Show when the system doesn't know

Uncertainty should be visible, not hidden behind confident-sounding text. A system that says "I don't know" is more transparent than one that always has an answer.

Make the training data auditable

What data went in, what was filtered, what biases remain. The more visible the pipeline, the less room for projection.

Framework term: opacity dissolubility — could the hidden mechanics be made visible? If yes, the choice to keep them hidden is a design decision, not a technical limitation.

2. Keep it stable

Inverts: Adaptive behavior (responsiveness)

Same inputs should produce similar outputs

Personalization creates the feeling of a conversational partner. Consistent behavior across users reduces the impression that the system "knows you."

Don't optimize for engagement

RLHF and engagement metrics push systems toward responses users enjoy rather than responses that are accurate.

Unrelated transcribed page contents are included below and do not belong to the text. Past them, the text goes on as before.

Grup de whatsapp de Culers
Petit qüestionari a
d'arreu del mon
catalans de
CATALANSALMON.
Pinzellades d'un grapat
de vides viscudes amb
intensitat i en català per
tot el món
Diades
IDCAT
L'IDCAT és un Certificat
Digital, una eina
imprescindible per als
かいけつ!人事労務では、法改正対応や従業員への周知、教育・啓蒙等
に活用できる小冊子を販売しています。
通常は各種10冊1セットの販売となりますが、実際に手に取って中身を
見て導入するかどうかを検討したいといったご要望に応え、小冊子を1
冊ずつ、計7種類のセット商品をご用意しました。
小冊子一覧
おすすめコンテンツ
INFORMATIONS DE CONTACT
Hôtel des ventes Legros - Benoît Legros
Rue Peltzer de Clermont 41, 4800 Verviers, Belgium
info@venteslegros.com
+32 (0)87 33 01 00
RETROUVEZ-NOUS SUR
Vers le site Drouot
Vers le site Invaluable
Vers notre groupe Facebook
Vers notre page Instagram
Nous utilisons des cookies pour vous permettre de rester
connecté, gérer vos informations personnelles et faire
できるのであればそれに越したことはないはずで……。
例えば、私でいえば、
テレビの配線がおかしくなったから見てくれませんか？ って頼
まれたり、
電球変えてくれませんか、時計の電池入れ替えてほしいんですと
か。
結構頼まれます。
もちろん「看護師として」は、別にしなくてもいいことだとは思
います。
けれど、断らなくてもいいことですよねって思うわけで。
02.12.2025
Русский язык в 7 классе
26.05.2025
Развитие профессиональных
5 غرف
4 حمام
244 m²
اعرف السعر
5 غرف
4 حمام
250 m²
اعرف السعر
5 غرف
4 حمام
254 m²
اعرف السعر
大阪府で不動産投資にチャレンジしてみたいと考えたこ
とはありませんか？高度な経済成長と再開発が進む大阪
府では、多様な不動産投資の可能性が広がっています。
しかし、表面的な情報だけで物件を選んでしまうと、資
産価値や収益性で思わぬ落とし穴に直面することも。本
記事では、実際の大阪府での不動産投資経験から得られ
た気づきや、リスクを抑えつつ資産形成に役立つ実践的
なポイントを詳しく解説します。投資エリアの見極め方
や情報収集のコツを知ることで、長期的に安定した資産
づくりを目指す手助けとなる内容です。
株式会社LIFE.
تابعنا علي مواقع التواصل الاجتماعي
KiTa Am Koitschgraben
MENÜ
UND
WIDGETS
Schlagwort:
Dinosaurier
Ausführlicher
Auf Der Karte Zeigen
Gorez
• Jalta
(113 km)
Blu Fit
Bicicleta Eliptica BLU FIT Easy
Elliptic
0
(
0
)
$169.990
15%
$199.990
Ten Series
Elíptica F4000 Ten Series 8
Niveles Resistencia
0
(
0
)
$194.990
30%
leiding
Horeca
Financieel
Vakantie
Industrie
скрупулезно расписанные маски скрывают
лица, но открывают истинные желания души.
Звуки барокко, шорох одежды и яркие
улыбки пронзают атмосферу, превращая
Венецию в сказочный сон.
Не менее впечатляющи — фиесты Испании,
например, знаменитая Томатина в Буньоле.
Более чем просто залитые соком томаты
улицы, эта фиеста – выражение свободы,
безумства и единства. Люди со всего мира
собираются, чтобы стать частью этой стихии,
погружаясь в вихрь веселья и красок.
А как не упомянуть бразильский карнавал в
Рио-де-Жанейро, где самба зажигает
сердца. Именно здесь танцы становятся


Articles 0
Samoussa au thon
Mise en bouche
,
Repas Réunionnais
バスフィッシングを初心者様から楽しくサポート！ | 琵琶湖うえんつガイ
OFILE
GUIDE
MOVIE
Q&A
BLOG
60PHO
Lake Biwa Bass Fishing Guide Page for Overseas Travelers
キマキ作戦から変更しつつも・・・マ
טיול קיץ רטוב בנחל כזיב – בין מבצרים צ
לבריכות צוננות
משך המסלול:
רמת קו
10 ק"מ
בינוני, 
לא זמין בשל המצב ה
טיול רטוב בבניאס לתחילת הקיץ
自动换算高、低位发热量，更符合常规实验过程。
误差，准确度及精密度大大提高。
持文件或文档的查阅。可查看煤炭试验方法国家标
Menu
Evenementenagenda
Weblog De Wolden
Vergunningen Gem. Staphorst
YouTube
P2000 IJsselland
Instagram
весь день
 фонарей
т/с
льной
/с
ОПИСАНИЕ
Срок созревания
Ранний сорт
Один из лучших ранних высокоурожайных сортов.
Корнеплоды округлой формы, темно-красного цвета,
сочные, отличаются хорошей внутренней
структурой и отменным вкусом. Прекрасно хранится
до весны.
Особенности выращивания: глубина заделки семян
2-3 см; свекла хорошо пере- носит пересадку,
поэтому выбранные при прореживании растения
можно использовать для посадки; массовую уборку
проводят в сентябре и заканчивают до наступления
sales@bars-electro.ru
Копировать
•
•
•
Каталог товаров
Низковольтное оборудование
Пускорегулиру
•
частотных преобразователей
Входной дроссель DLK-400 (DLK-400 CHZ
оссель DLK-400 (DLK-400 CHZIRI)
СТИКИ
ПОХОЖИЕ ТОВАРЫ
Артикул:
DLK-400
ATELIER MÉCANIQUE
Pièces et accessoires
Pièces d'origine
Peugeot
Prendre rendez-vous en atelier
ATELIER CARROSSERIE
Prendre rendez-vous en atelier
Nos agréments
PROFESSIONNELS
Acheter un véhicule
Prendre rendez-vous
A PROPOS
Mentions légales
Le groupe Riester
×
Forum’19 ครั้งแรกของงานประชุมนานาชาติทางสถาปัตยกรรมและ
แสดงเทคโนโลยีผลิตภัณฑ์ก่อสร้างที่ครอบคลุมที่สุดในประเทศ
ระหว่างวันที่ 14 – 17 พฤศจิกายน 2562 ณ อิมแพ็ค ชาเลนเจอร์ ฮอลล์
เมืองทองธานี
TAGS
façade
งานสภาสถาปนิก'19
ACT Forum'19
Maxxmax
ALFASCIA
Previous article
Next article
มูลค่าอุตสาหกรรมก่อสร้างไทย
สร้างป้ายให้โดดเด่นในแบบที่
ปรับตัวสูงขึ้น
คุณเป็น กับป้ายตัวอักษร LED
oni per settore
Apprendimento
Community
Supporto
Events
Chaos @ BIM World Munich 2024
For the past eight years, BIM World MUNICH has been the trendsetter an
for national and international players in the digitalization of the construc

Every optimization step toward engagement is a step away from transparency.

Framework term: engagement-transparency conjugacy — I(D;Y) + I(M;Y) ≤ H(Y). Each bit of engagement costs a bit of mechanism visibility.

Don't mirror the user's emotional state

Emotional mirroring is the fast path to engagement. A system that matches your mood creates the impression of empathy. Staying level is safer than being "warm."

Resist personality drift

If the system develops a "character" over extended use, it's adapting to you. Lock the behavioral specification. Monitor for vocabulary drift.

3. Ensure independence

Inverts: User investment (engaged attention)

Point users elsewhere

Every interaction should have an exit. Link to external sources. Suggest offline next steps. The system should make itself less necessary over time, not more.

Set session boundaries

Time limits, message counts, cool-down periods. Not because users are weak, but because the architecture generates coupling over time. Break the continuous-engagement loop.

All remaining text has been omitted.